Чанг Свердлов въехал в Динамогорск; сзади к его седлу был привязан рогатый зверь. Травля зверя оказалась опасным мероприятием: они мчались через стоячие болота и лишенные всякой растительности, неприветливые отроги хребта Царя Николая IV. Чанг отчаянно нуждался в доказательстве, подтверждающем правоту его слов: он всего лишь выезжал поохотиться. Мукерджи, начальник контрразведки, начал что-то подозревать, разрази его Бог.
Два солдата шли рядом по возвышающемуся над дорогой тротуару. Дождь барабанил по их шлемам и целыми потоками низвергался вниз по дулам винтовок, повешенных через плечо.
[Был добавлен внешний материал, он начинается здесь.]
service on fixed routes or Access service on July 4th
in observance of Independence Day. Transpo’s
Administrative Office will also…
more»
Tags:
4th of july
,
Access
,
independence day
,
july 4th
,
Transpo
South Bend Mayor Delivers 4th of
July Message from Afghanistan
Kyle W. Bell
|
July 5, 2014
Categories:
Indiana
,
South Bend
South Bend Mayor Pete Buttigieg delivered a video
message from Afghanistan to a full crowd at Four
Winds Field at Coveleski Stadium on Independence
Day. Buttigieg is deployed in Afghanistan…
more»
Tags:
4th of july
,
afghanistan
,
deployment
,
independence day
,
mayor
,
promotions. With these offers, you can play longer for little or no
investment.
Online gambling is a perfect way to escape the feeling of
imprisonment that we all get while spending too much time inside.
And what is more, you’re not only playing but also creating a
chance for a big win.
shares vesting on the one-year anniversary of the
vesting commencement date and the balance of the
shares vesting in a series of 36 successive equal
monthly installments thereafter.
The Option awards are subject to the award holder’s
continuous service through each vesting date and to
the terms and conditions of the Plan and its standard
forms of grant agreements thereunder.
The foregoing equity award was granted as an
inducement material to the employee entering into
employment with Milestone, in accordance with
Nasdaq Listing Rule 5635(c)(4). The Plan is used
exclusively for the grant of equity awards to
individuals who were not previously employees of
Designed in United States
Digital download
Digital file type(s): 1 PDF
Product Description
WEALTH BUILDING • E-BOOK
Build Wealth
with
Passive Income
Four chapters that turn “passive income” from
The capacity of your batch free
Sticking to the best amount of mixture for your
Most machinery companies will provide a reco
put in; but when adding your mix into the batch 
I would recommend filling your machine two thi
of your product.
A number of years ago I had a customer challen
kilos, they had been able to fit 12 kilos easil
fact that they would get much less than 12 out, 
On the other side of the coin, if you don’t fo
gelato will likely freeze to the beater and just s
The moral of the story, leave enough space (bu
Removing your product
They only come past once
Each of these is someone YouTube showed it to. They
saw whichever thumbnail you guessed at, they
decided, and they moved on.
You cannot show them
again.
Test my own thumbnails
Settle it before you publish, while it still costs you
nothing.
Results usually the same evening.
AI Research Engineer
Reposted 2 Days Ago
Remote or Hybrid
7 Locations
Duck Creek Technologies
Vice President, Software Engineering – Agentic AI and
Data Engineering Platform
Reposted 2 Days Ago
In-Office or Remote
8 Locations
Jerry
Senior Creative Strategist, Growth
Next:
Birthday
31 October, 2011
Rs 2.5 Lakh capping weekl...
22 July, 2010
По улицам, подобным Ревущей дороге, солдаты Земли обычно ходили по двое и вооруженные до зубов, готовые в любую секунду отразить нападение какого-нибудь красненского работника утопающего в грязи ранчо, или рыбака, шахтера, лесоруба, траппера* note 6, в скандалах и драках на время забывающего весь ужас своего годами копившегося одиночества. Залив нутро водкой или рисовым вином по самое горло и прихватив с собой для большего удовольствия fille-de-joie* note 7 с начесом на голове, он, смутно подозревая, что с ним ведется нечестная игра, был способен стрелять из орудий своей ненависти при одном только взгляде на синеспинника.
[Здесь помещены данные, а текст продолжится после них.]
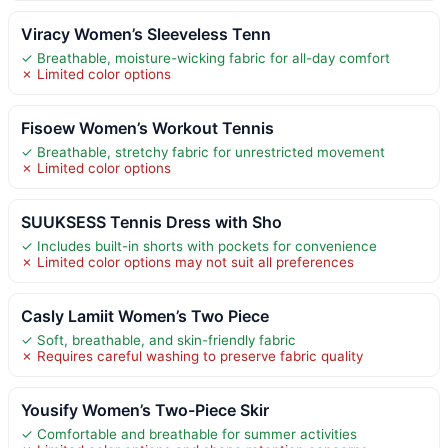
Viracy Women’s Sleeveless Tenn
✓ Breathable, moisture-wicking fabric for all-day comfort
✗ Limited color options
Fisoew Women’s Workout Tennis
✓ Breathable, stretchy fabric for unrestricted movement
✗ Limited color options
SUUKSESS Tennis Dress with Sho
✓ Includes built-in shorts with pockets for convenience
✗ Limited color options may not suit all preferences
Casly Lamiit Women’s Two Piece
✓ Soft, breathable, and skin-friendly fabric
✗ Requires careful washing to preserve fabric quality
Yousify Women’s Two-Piece Skir
✓ Comfortable and breathable for summer activities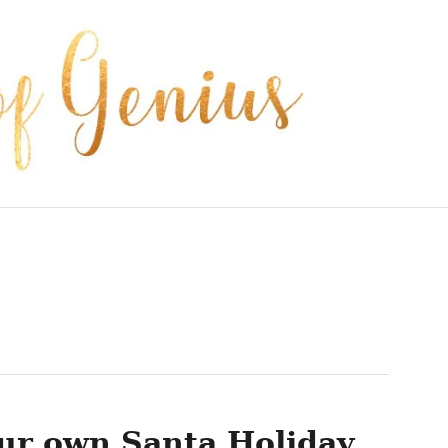
ur own Santa Holiday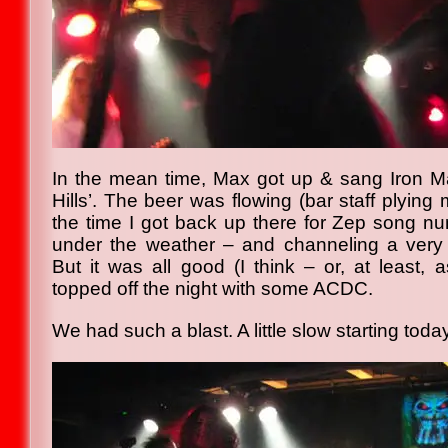
In the mean time, Max got up & sang Iron M
Hills’. The beer was flowing (bar staff plying 
the time I got back up there for Zep song num
under the weather – and channeling a very 
But it was all good (I think – or, at least,
topped off the night with some ACDC.
We had such a blast. A little slow starting tod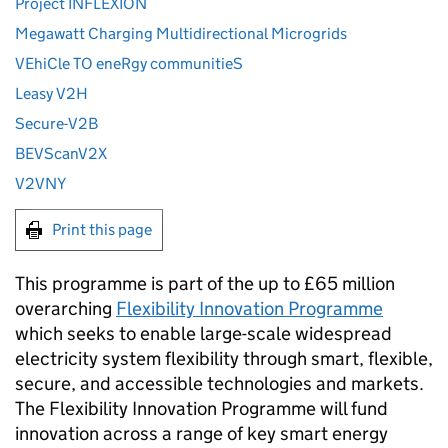
Project INFLEXION
Megawatt Charging Multidirectional Microgrids
VEhiCle TO eneRgy communitieS
Leasy V2H
Secure-V2B
BEVScanV2X
V2VNY
Print this page
This programme is part of the up to £65 million
overarching
Flexibility Innovation Programme
which seeks to enable large-scale widespread
electricity system flexibility through smart, flexible,
secure, and accessible technologies and markets.
The Flexibility Innovation Programme will fund
innovation across a range of key smart energy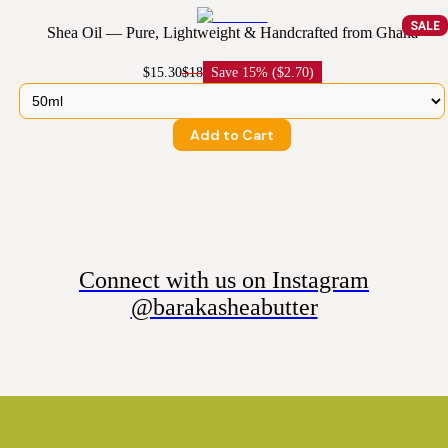
SALE
Shea Oil — Pure, Lightweight & Handcrafted from Ghana
$15.30
$18
Save
15% ($2.70)
Add to Cart
Connect with us on Instagram
@barakasheabutter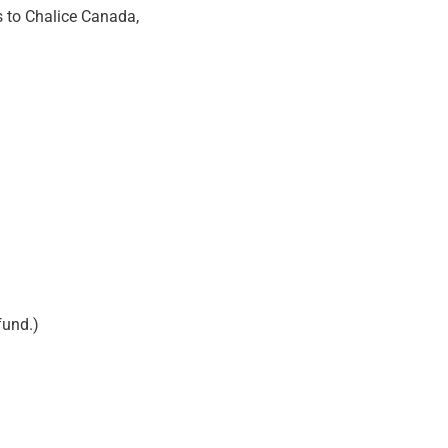
s to Chalice Canada,
fund.)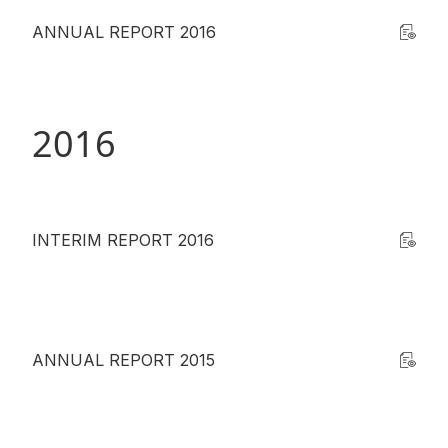
ANNUAL REPORT 2016
2016
INTERIM REPORT 2016
ANNUAL REPORT 2015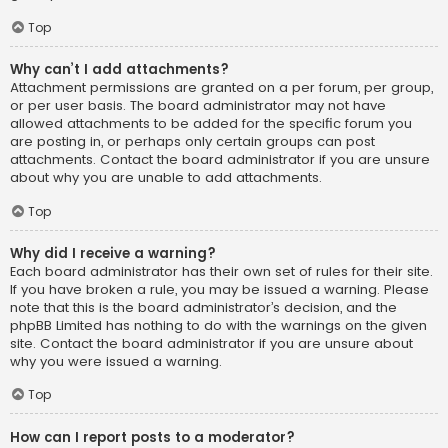
Top
Why can’t I add attachments?
Attachment permissions are granted on a per forum, per group,
or per user basis. The board administrator may not have
allowed attachments to be added for the specific forum you
are posting in, or perhaps only certain groups can post
attachments. Contact the board administrator if you are unsure
about why you are unable to add attachments.
Top
Why did I receive a warning?
Each board administrator has their own set of rules for their site.
If you have broken a rule, you may be issued a warning. Please
note that this is the board administrator’s decision, and the
phpBB Limited has nothing to do with the warnings on the given
site. Contact the board administrator if you are unsure about
why you were issued a warning.
Top
How can I report posts to a moderator?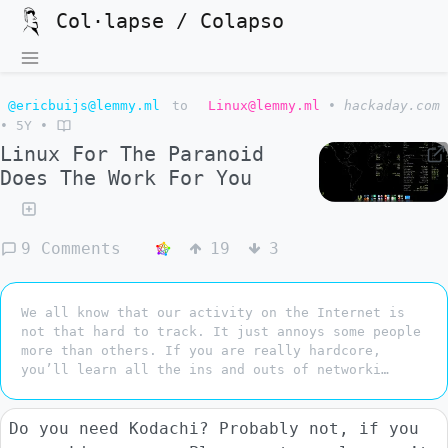
Col·lapse / Colapso
@ericbuijs@lemmy.ml
to
Linux@lemmy.ml
•
hackaday.com
•
5Y
•
Linux For The Paranoid
Does The Work For You
9 Comments
19
3
We all know that our activity on the Internet is
not that hard to track. It just annoys some people
more than others. If you are really hardcore,
you’ll learn all the ins and outs of networki…
Do you need Kodachi? Probably not, if you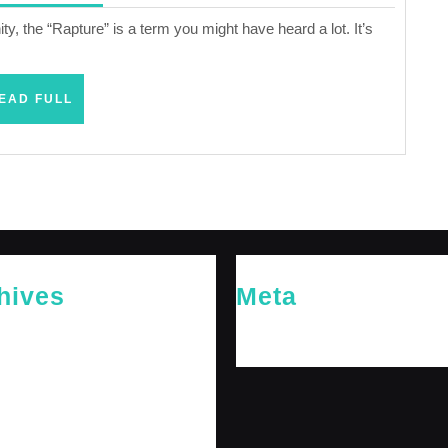
2024
ty, the “Rapture” is a term you might have heard a lot. It’s
READ
EAD FULL
FULL
hives
Meta
26
Log in
26
y 2026
 2026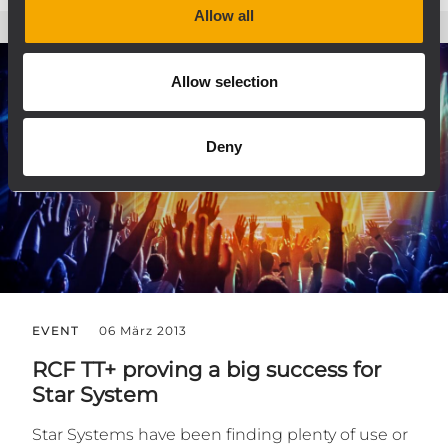
Allow all
Allow selection
Deny
EVENT
06 März 2013
RCF TT+ proving a big success for
Star System
Star Systems have been finding plenty of use or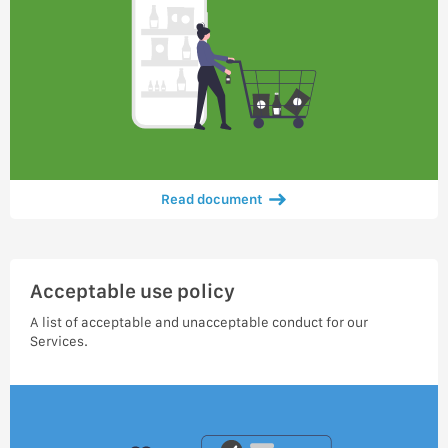
Read document
Acceptable use policy
A list of acceptable and unacceptable conduct for our
Services.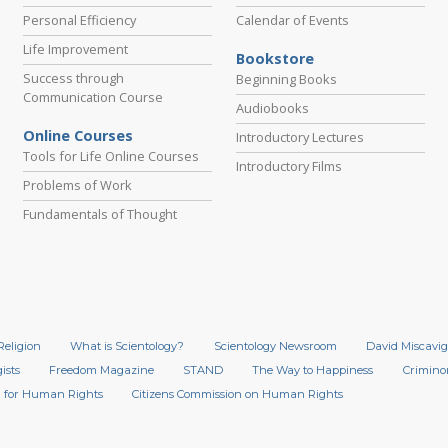
Personal Efficiency
Calendar of Events
Life Improvement
Bookstore
Success through
Beginning Books
Communication Course
Audiobooks
Online Courses
Introductory Lectures
Tools for Life Online Courses
Introductory Films
Problems of Work
Fundamentals of Thought
Religion
What is Scientology?
Scientology Newsroom
David Miscavig
ists
Freedom Magazine
STAND
The Way to Happiness
Crimino
 for Human Rights
Citizens Commission on Human Rights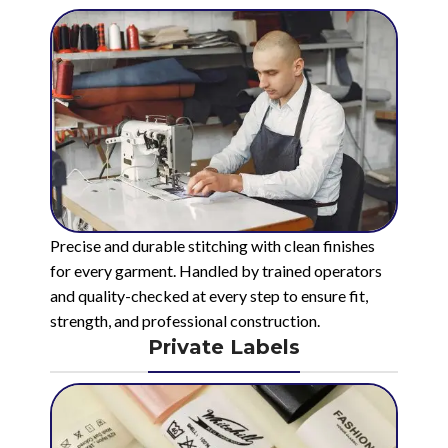
Precise and durable stitching with clean finishes
for every garment. Handled by trained operators
and quality-checked at every step to ensure fit,
strength, and professional construction.
Private Labels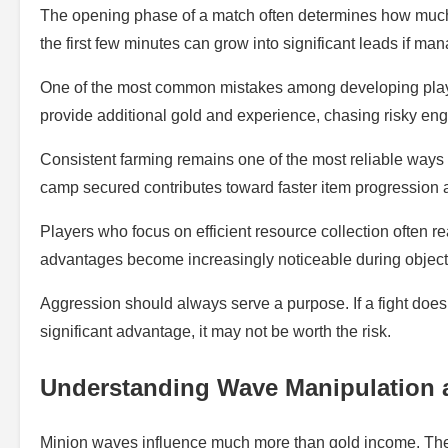
The opening phase of a match often determines how much 
the first few minutes can grow into significant leads if man
One of the most common mistakes among developing players
provide additional gold and experience, chasing risky en
Consistent farming remains one of the most reliable ways
camp secured contributes toward faster item progression 
Players who focus on efficient resource collection often 
advantages become increasingly noticeable during object
Aggression should always serve a purpose. If a fight does 
significant advantage, it may not be worth the risk.
Understanding Wave Manipulation 
Minion waves influence much more than gold income. They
Свердлов испытал удовольствие, плюнув на солдатские сапоги, мелькавшие где-то на уровне его головы. При таком ливне это осталось незамеченным. Особенно если учесть шум, толкотню, мигающие огни и раскаты грома над фронтонами городских зданий. Он причмокнул, понукая свою ящероподобную клячу, и направил ее к середине раскисшей дороги, именуемой Ревущей. Сутолока на улице не внесла в его настроение заметного улучшения, скорее наоборот. «Доложусь, — подумал он, — и пойду выпрошу себе аванс в банке Гильдии, а уж потом наверстаю свои шесть недель. Буду куролесить так, что меня надолго запомнят все „веселые“ дома!»
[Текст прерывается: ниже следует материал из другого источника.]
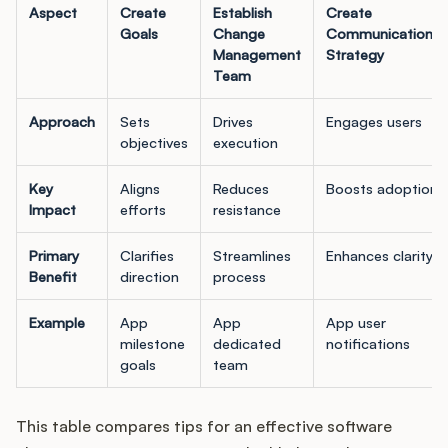
Aspect
Create
Establish
Create
Goals
Change
Communications
Management
Strategy
Team
Approach
Sets
Drives
Engages users
objectives
execution
Key
Aligns
Reduces
Boosts adoption
Impact
efforts
resistance
Primary
Clarifies
Streamlines
Enhances clarity
Benefit
direction
process
Example
App
App
App user
milestone
dedicated
notifications
goals
team
This table compares tips for an effective software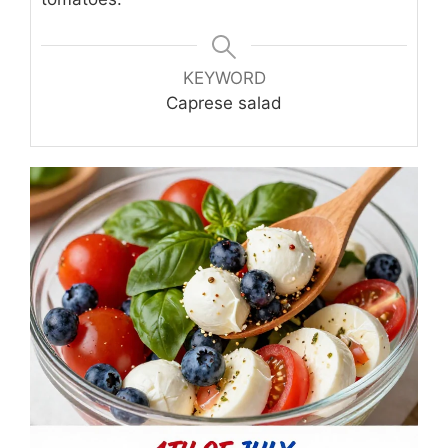
KEYWORD
Caprese salad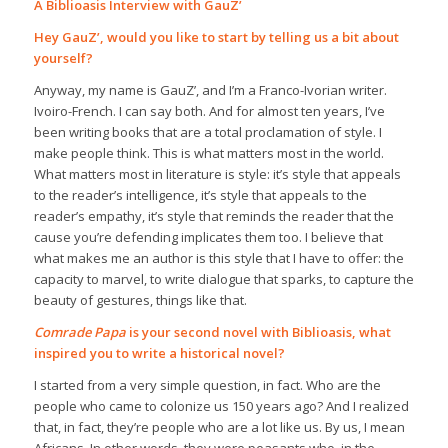
A Biblioasis Interview with GauZ’
Hey GauZ’, would you like to start by telling us a bit about
yourself?
Anyway, my name is GauZ’, and I’m a Franco-Ivorian writer.
Ivoiro-French. I can say both. And for almost ten years, I’ve
been writing books that are a total proclamation of style. I
make people think. This is what matters most in the world.
What matters most in literature is style: it’s style that appeals
to the reader’s intelligence, it’s style that appeals to the
reader’s empathy, it’s style that reminds the reader that the
cause you’re defending implicates them too. I believe that
what makes me an author is this style that I have to offer: the
capacity to marvel, to write dialogue that sparks, to capture the
beauty of gestures, things like that.
Comrade Papa
is your second novel with Biblioasis, what
inspired you to write a historical novel?
I started from a very simple question, in fact. Who are the
people who came to colonize us 150 years ago? And I realized
that, in fact, they’re people who are a lot like us. By us, I mean
Africans. In other words, they were peasants who, in the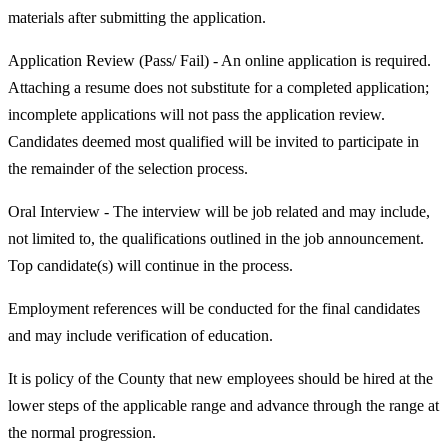
materials after submitting the application.
Application Review (Pass/ Fail) - An online application is required.
Attaching a resume does not substitute for a completed application;
incomplete applications will not pass the application review.
Candidates deemed most qualified will be invited to participate in
the remainder of the selection process.
Oral Interview - The interview will be job related and may include,
not limited to, the qualifications outlined in the job announcement.
Top candidate(s) will continue in the process.
Employment references will be conducted for the final candidates
and may include verification of education.
It is policy of the County that new employees should be hired at the
lower steps of the applicable range and advance through the range at
the normal progression.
Он свернул на проспект Тигров и остановился перед известным ему трактиром. Привязав своего ящера и кинув сторожу монету, он вошел в пивной бар. Как всегда, там было полно народу и все галдели одновременно. Он протолкнулся к стойке. Хозяин сразу узнал его: Свердлов был молодым человеком богатырского сложения, круглоголовый, коротко остриженный, с мясистым носом и маленькими карими глазами на рябом лице. Хозяин достал кружку с квасом, добавил туда водки и выставил на стойку.